About this task: If a line in the entries includes "Material", show that line.

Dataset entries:
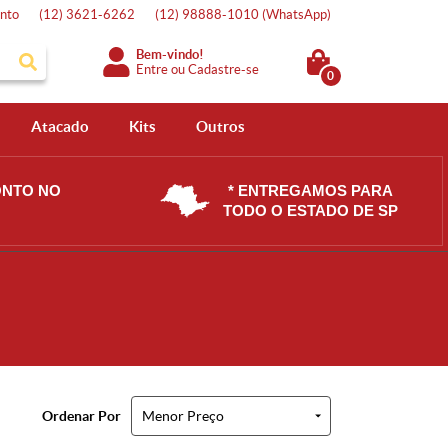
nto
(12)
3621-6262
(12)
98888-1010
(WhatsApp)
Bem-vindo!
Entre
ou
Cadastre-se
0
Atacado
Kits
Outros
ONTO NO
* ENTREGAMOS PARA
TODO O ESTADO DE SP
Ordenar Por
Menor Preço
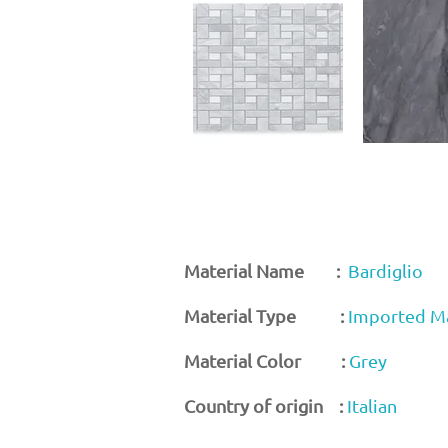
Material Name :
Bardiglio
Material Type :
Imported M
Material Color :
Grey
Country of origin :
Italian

---

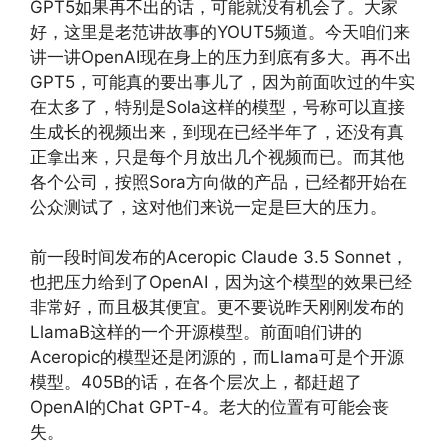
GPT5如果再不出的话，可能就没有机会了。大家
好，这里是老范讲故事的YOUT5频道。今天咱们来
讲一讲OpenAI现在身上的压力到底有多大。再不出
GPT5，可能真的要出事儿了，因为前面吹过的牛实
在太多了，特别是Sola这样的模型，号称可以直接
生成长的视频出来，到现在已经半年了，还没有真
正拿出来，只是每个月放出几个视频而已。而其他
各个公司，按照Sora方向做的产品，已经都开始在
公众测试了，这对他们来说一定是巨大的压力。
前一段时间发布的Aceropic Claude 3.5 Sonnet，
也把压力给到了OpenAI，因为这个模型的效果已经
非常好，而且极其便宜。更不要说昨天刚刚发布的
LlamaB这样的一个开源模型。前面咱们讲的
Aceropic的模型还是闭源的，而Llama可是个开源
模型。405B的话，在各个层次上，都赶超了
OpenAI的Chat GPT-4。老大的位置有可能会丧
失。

Solution for this exercise:
Material Name :
Material Type :
Material Color :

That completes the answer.